Ce qu’il faut fixer : un droit d’agrément, et un droit de préemption qui permet à l’associé restant d’acheter en priorité, aux mêmes conditions.
Clause 3 : le déblocage d’un désaccord
C’est la clause la plus rare et la plus utile. Que fait-on quand les deux associés sont en désaccord sur une décision qui exige leur accord ?
Les mécanismes qui existent : la médiation obligatoire avant toute action, la désignation d’un tiers arbitre, ou une clause d’offre alternée où l’un propose un prix et l’autre choisit d’acheter ou de vendre à ce prix. Ce dernier mécanisme est brutal et redoutablement efficace : il oblige à proposer un prix juste.
Ce qui ne remplace pas ces clauses
La confiance. Elle est nécessaire et elle ne survit pas toujours à cinq ans de difficultés. Les statuts ne servent pas quand tout va bien.
Un pacte oral. Il n’engage rien et personne ne se souvient de la même chose.
Un partage 51/49. Il donne le contrôle à l’un, ce qui n’est pas la même chose qu’un mécanisme de déblocage, et il crée son propre problème : le minoritaire n’a plus de levier.
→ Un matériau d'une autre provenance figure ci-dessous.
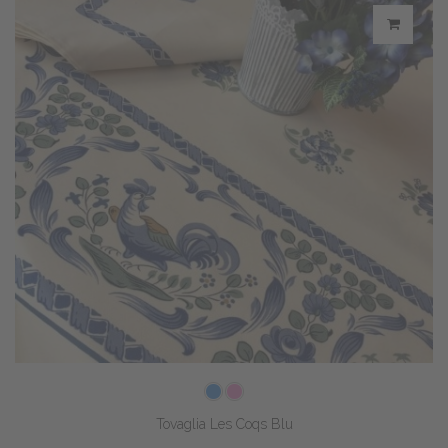
Tovaglia Les Coqs Blu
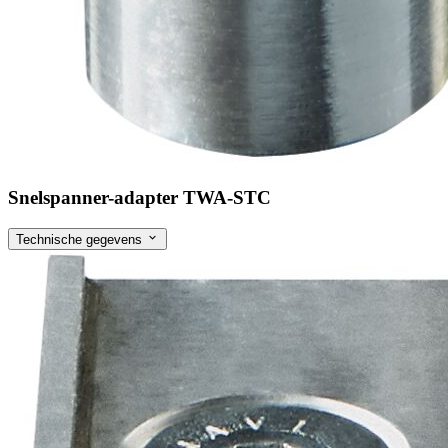
Snelspanner-adapter TWA-STC
Technische gegevens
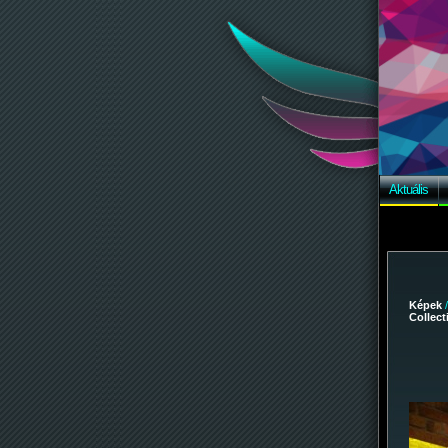
Aktuális
Képek
Collec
Le coût de ces trois clauses
Une heure de rédaction chez un professionnel du droit, ou une lecture attentive de statuts types complétés. Rapporté au coût d’un blocage entre associés, qui se compte en années et parfois en liquidation, c’est la dépense la plus rentable de toute une création.
Le lien avec le registre
Rien de tout cela ne figure sur l’extrait. Le registre porte la dénomination, le capital et le représentant légal. Les statuts, eux, sont déposés et consultables.
C’est un point utile pour qui vérifie un partenaire : la répartition du capital et les clauses de gouvernance se lisent dans les statuts déposés, pas sur l’extrait, et un associé qui découvre cela au moment d’un conflit le découvre trop tard.